From the bench, with your back facing the entrance to the room, there is a large painting directly ahead in a 12 o’clock direction. The bench is set up to face this painting when seated with your back to the room’s entrance. To the left of this painting, in a 10 o’clock direction, there is the entrance to the next room in about 15 feet.

Point Omega, 1973. Acrylic on canvas. Courtesy of the artist, Hales Gallery, and Pace Gallery.

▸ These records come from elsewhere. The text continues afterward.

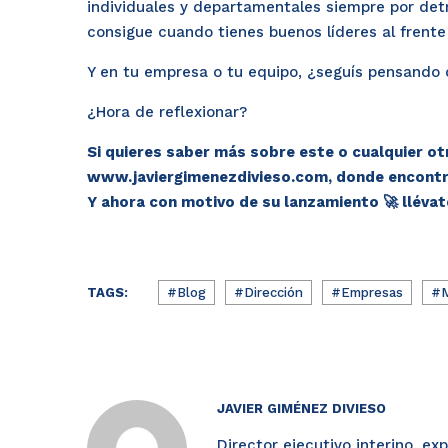
individuales y departamentales siempre por detr
consigue cuando tienes buenos líderes al frente
Y en tu empresa o tu equipo, ¿seguís pensando 
¿Hora de reflexionar?
Si quieres saber más sobre este o cualquier otr
www.javiergimenezdivieso.com
, donde encontr
Y ahora con motivo de su lanzamiento 🚀 llévat
TAGS:
#Blog
#Dirección
#Empresas
#M
JAVIER GIMÉNEZ DIVIESO
Director ejecutivo interino, ex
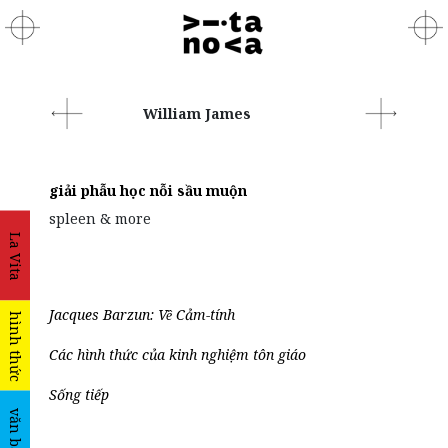
William James
giải phẫu học nỗi sầu muộn
spleen & more
La Vita
Jacques Barzun: Về Cảm-tính
hình thức
Các hình thức của kinh nghiệm tôn giáo
Sống tiếp
văn bản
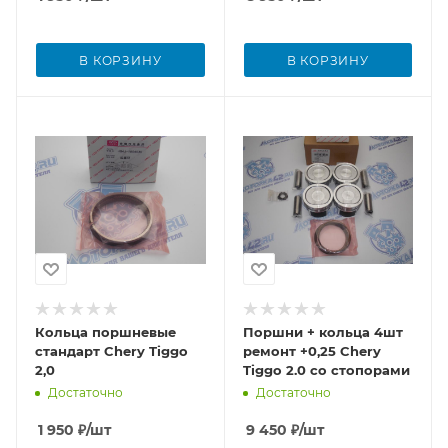
В КОРЗИНУ
В КОРЗИНУ
Кольца поршневые
Поршни + кольца 4шт
стандарт Chery Tiggo
ремонт +0,25 Chery
2,0
Tiggo 2.0 со стопорами
Достаточно
Достаточно
1 950
₽
/шт
9 450
₽
/шт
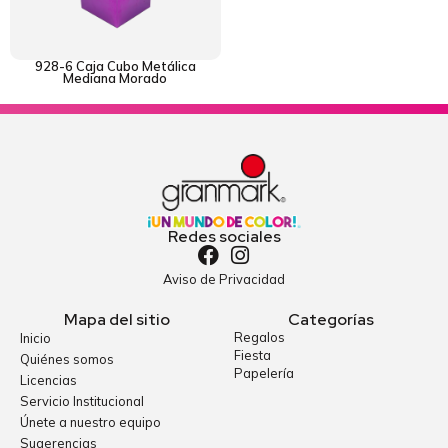
928-6 Caja Cubo Metálica
Mediana Morado
Redes sociales
Aviso de Privacidad
Mapa del sitio
Categorías
Regalos
Inicio
Fiesta
Quiénes somos
Papelería
Licencias
Servicio Institucional
Únete a nuestro equipo
Sugerencias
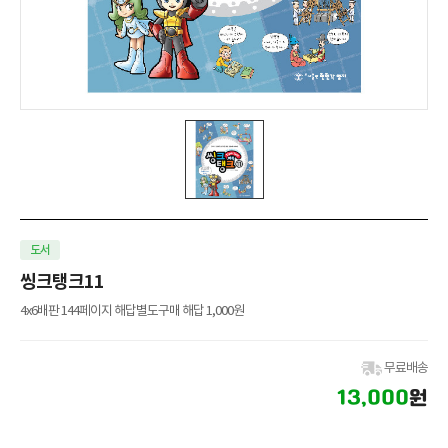
도서
씽크탱크11
4x6배판 144페이지 해답별도구매 해답 1,000원
무료배송
13,000
원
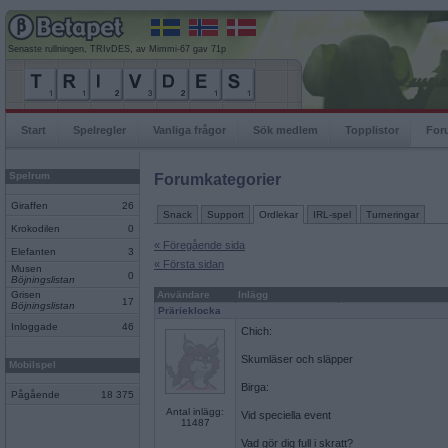
Senaste rullningen, TRIvDES, av Mimmi-67 gav 71p
Start
Spelregler
Vanliga frågor
Sök medlem
Topplistor
For
Spelrum
Forumkategorier
Giraffen
26
Snack
Support
Ordlekar
IRL-spel
Turneringar
Krokodilen
0
« Föregående sida
Elefanten
3
« Första sidan
Musen
0
Böjningslistan
Grisen
Användare
Inlägg
17
Böjningslistan
Prärieklocka
Inloggade
46
Chich:
Skumläser och släpper
Mobilspel
Birga:
Pågående
18 375
Antal inlägg:
Vid speciella event
11487
Vad gör dig full i skratt?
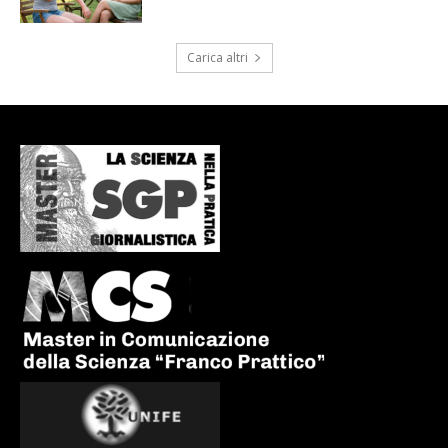
Carica altri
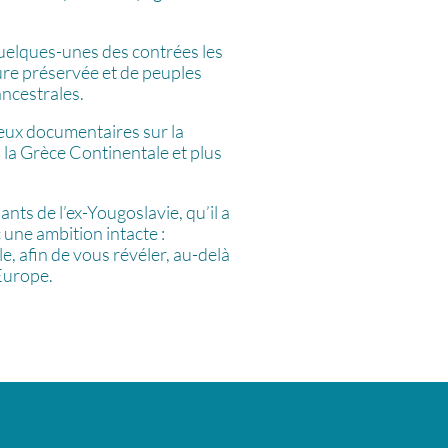
 quelques-unes des contrées les
ture préservée et de peuples
ancestrales.
reux documentaires sur la
, la Grèce Continentale et plus
ants de l’ex-Yougoslavie, qu’il a
 une ambition intacte :
e, afin de vous révéler, au-delà
’Europe.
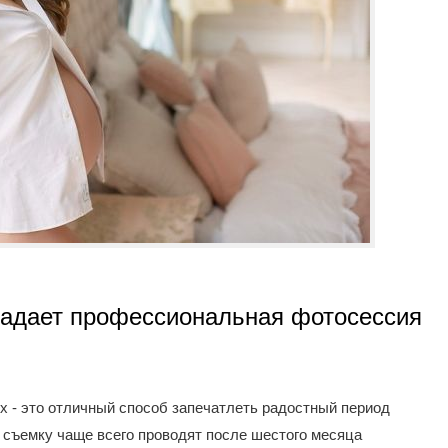
адает профессиональная фотосессия
 - это отличный способ запечатлеть радостный период
 съемку чаще всего проводят после шестого месяца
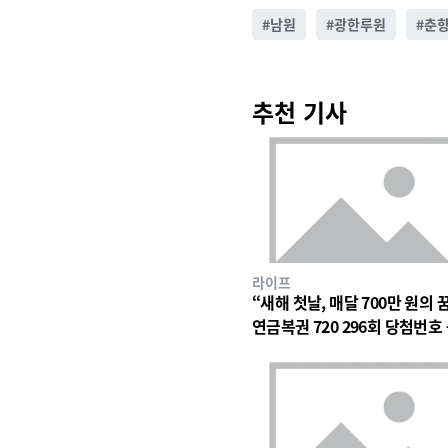
#
남원
#
광한루원
#
춘
추천 기사
라이프
“새해 첫날, 매달 700만 원의 
연금복권 720 296회 당첨번호
에 쏠린 눈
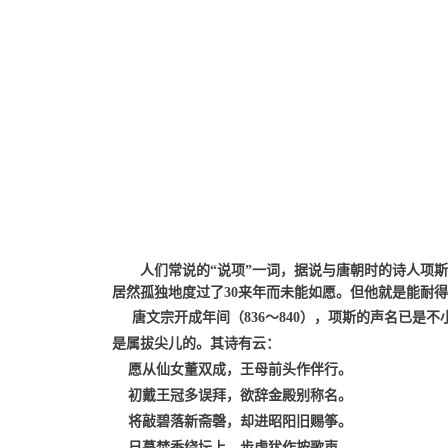
人们常说的“说项”一词，据说与唐朝时的诗人项斯
居然孤独地度过了30来年而未能如愿。但他就是能耐
唐文宗开成年间（836～840），项斯的声名已是
是属拔尖儿的。其诗有云：
愿从仙女董双成，王母前头作伴行。
初戴王冠多误拜，欲辞金殿别称名。
将敲碧落新斋磬，却进昭阳旧赐筝。
日暮焚香绕坛上，步虚犹作按歌声。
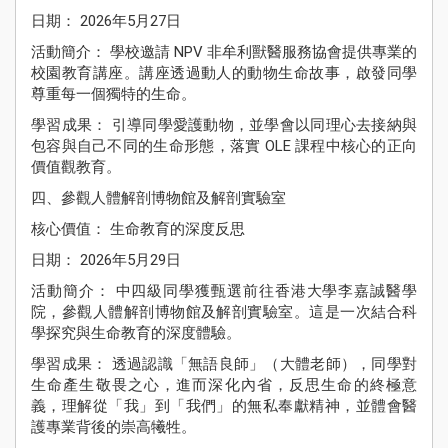
日期： 2026年5月27日
活動簡介： 學校邀請 NPV 非牟利獸醫服務協會提供專業的
校園教育講座。講座透過動人的動物生命故事，啟發同學
尊重每一個獨特的生命。
學習成果： 引導同學愛護動物，並學會以同理心去接納與
包容與自己不同的生命形態，落實 OLE 課程中核心的正向
價值觀教育。
四、參觀人體解剖博物館及解剖實驗室
核心價值： 生命教育的深度反思
日期： 2026年5月29日
活動簡介： 中四級同學獲甄選前往香港大學李嘉誠醫學
院，參觀人體解剖博物館及解剖實驗室。這是一次結合科
學探究與生命教育的深度體驗。
學習成果： 透過認識「無語良師」（大體老師），同學對
生命產生敬畏之心，進而深化內省，反思生命的終極意
義，理解從「我」到「我們」的無私奉獻精神，並體會醫
護專業背後的崇高犧牲。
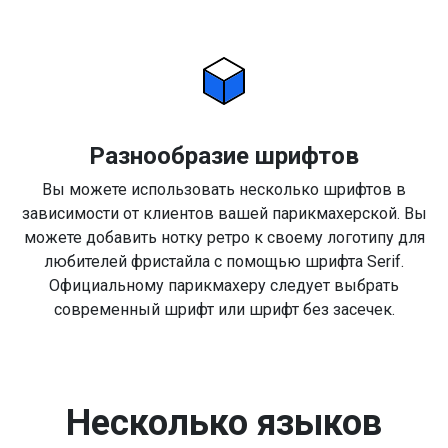
Разнообразие шрифтов
Вы можете использовать несколько шрифтов в
зависимости от клиентов вашей парикмахерской. Вы
можете добавить нотку ретро к своему логотипу для
любителей фристайла с помощью шрифта Serif.
Официальному парикмахеру следует выбрать
современный шрифт или шрифт без засечек.
Несколько языков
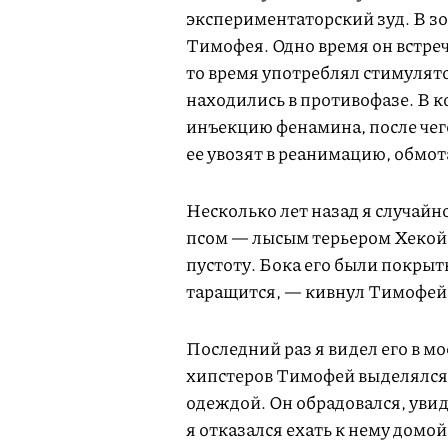
экспериментаторский зуд. В зо
Тимофея. Одно время он встреч
то время употреблял стимулято
находились в противофазе. В к
инъекцию фенамина, после чег
ее увозят в реанимацию, обмо
Несколько лет назад я случайно
псом — лысым терьером Хекой —
пустоту. Бока его были покры
таращится, — кивнул Тимофей 
Последний раз я видел его в м
хипстеров Тимофей выделялся
одеждой. Он обрадовался, увид
я отказался ехать к нему домо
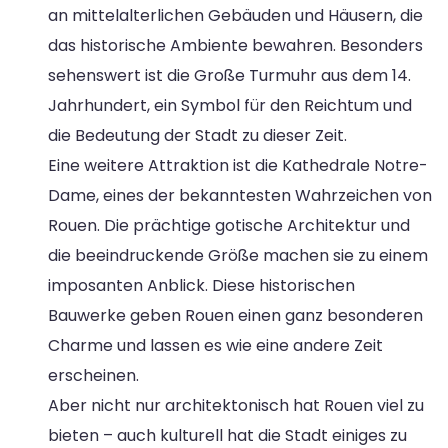
an mittelalterlichen Gebäuden und Häusern, die
das historische Ambiente bewahren. Besonders
sehenswert ist die Große Turmuhr aus dem 14.
Jahrhundert, ein Symbol für den Reichtum und
die Bedeutung der Stadt zu dieser Zeit.
Eine weitere Attraktion ist die Kathedrale Notre-
Dame, eines der bekanntesten Wahrzeichen von
Rouen. Die prächtige gotische Architektur und
die beeindruckende Größe machen sie zu einem
imposanten Anblick. Diese historischen
Bauwerke geben Rouen einen ganz besonderen
Charme und lassen es wie eine andere Zeit
erscheinen.
Aber nicht nur architektonisch hat Rouen viel zu
bieten – auch kulturell hat die Stadt einiges zu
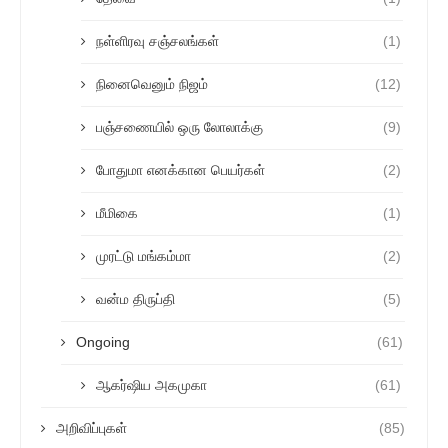
நள்ளிரவு சஞ்சலங்கள்
(1)
நினைவெனும் நிஜம்
(12)
பஞ்சணையில் ஒரு லோலாக்கு
(9)
போதுமா எனக்கான பெயர்கள்
(2)
மீமிகை
(1)
முரட்டு மங்கம்மா
(2)
வன்ம திருப்தி
(5)
Ongoing
(61)
ஆகர்ஷிய அகமுகா
(61)
அறிவிப்புகள்
(85)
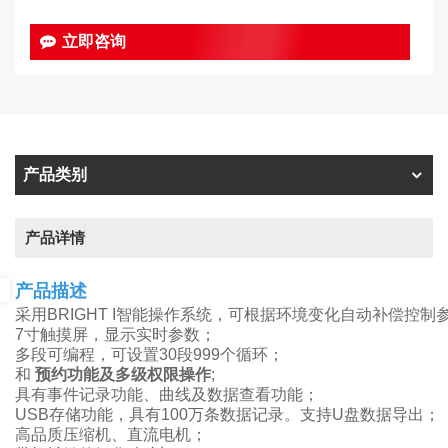
立即咨询
产品类别
产品详情
产品描述
采用BRIGHT I智能操作系统，可根据环境变化自动补偿控制
7寸触摸屏，显示实时参数；
多段可编程，可设置30段999个循环；
和
预约功能及多级权限操作
;
具有事件记录功能、曲线及数据查看功能；
USB存储功能，具有100万条数据记录。支持U盘数据导出；
高品质压缩机、直流电机；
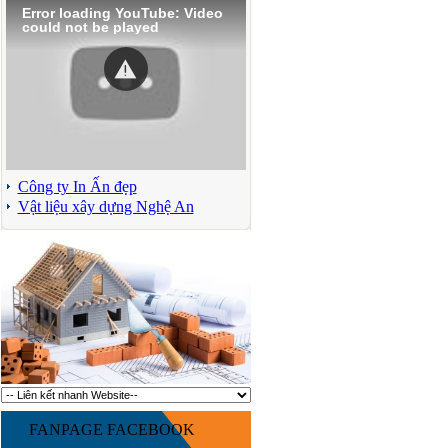
Error loading YouTube: Video
could not be played
Công ty In Ấn đẹp
Vật liệu xây dựng Nghệ An
FANPAGE FACEBOOK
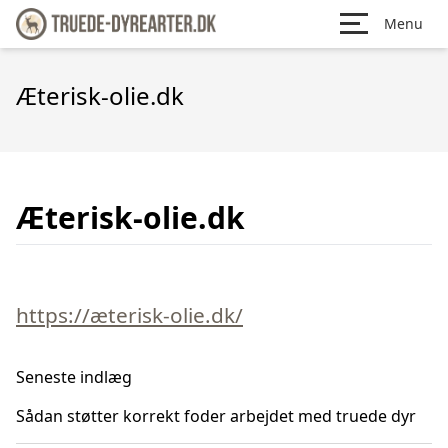
Menu
Æterisk-olie.dk
Æterisk-olie.dk
https://æterisk-olie.dk/
Seneste indlæg
Sådan støtter korrekt foder arbejdet med truede dyr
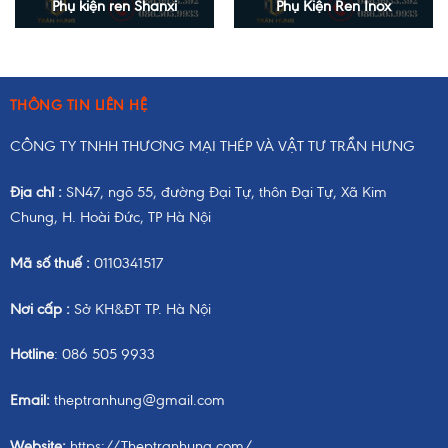
Phụ kiện ren Shanxi
Phụ Kiện Ren Inox
THÔNG TIN LIÊN HỆ
CÔNG TY TNHH THƯƠNG MẠI THÉP VÀ VẬT TƯ TRẦN HƯNG
Địa chỉ :
SN47, ngõ 55, đường Đại Tự, thôn Đại Tự, Xã Kim
Chung, H. Hoài Đức, TP Hà Nội
Mã số thuế :
0110341517
Nơi cấp :
Sở KH&ĐT TP. Hà Nội
Hotline
: 086 505 9933
Email:
theptranhung@gmail.com
Website:
https://Theptranhung.com/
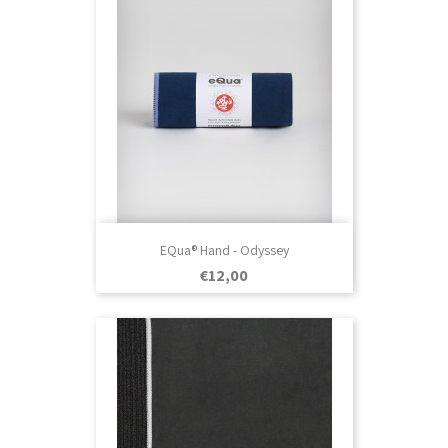
EQua® Hand - Odyssey
Prezo
€12,00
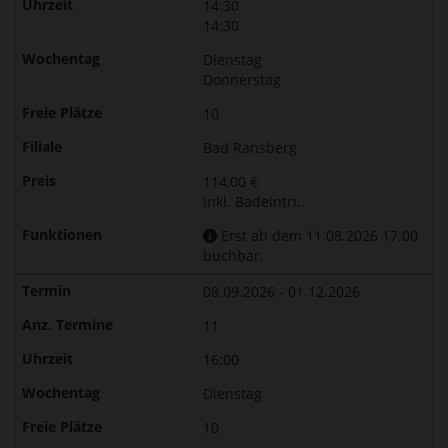
14:30
14:30
Dienstag
Donnerstag
10
Bad Ransberg
114,00 €
inkl. Badeintri...
Erst ab dem 11.08.2026 17:00
buchbar.
08.09.2026 - 01.12.2026
11
16:00
Dienstag
10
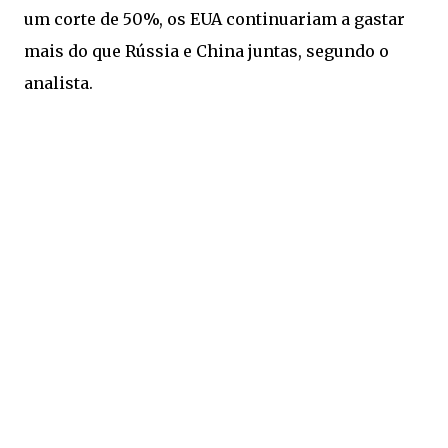
um corte de 50%, os EUA continuariam a gastar
mais do que Rússia e China juntas, segundo o
analista.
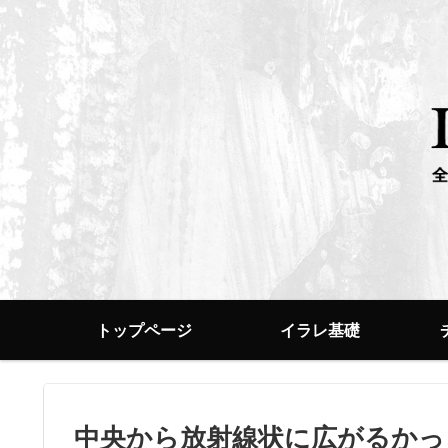
トップページ
イラレ基礎
中央から放射線状に広がるかっ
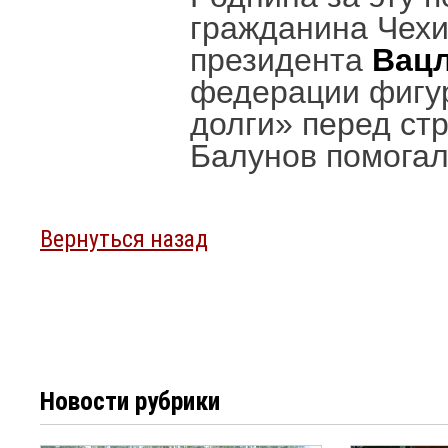
гражданина Чехи
президента
Вацл
федерации фигур
долги» перед стр
Балунов помога
Вернуться назад
Новости рубрики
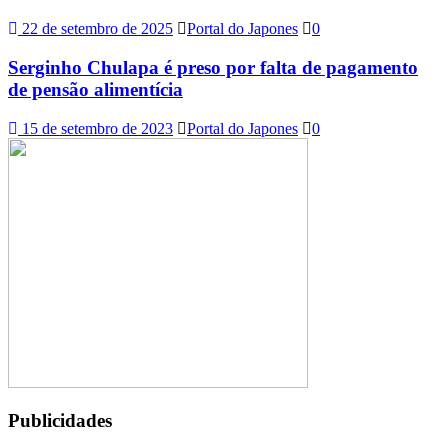
22 de setembro de 2025
Portal do Japones
0
Serginho Chulapa é preso por falta de pagamento
de pensão alimentícia
15 de setembro de 2023
Portal do Japones
0
Publicidades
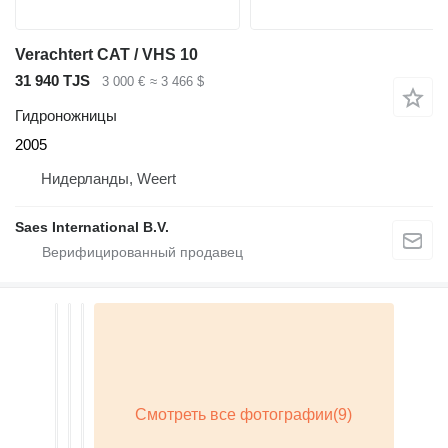
Verachtert CAT / VHS 10
31 940 TJS
3 000 €
≈ 3 466 $
Гидроножницы
2005
Нидерланды, Weert
Saes International B.V.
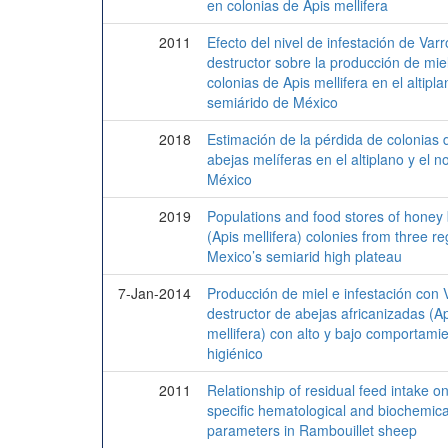
en colonias de Apis mellifera
2011
Efecto del nivel de infestación de Var
destructor sobre la producción de mie
colonias de Apis mellifera en el altipla
semiárido de México
2018
Estimación de la pérdida de colonias 
abejas melíferas en el altiplano y el n
México
2019
Populations and food stores of honey
(Apis mellifera) colonies from three re
Mexico’s semiarid high plateau
7-Jan-2014
Producción de miel e infestación con 
destructor de abejas africanizadas (A
mellifera) con alto y bajo comportami
higiénico
2011
Relationship of residual feed intake o
specific hematological and biochemica
parameters in Rambouillet sheep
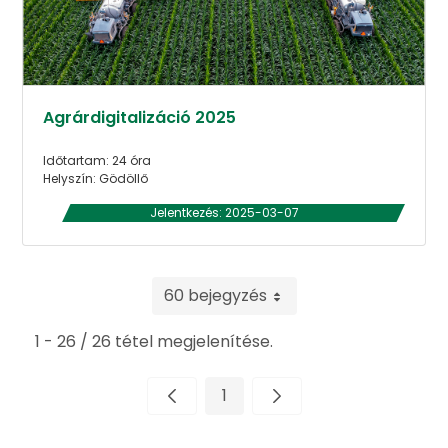
Agrárdigitalizáció 2025
Időtartam: 24 óra
Helyszín: Gödöllő
Jelentkezés: 2025-03-07
60 bejegyzés
1 - 26 / 26 tétel megjelenítése.
1
Oldal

This large painting is made up of multiple panels arranged in a grid that is two panels high and three panels across. Together, they are 68 inches high and 102 inches wide, and feel as though they have a presence on the wall. Each panel is a different color, but none is completely flat: they all have visible brushstrokes and some variation in their shades based on those marks. Two panels on the top—to the left and center—are shades of purple, with violet on the left and a dark purple in the center. All the other panels are different reds: the top right panel is a subdued and rich red, while the bottom left is burgundy, the bottom center is a dark red-brown, and the bottom right is the color of bricks. Two bright, clean lines cut across these panels. Both lines are crisp, straight, and white, spanning from the bottom left corner toward the top right corner. However, they are not parallel: the space between them is slightly wider at the bottom left and slightly narrower at the top right. The lines come right to the edge of the painting, as though they continue into space where the painting itself ends.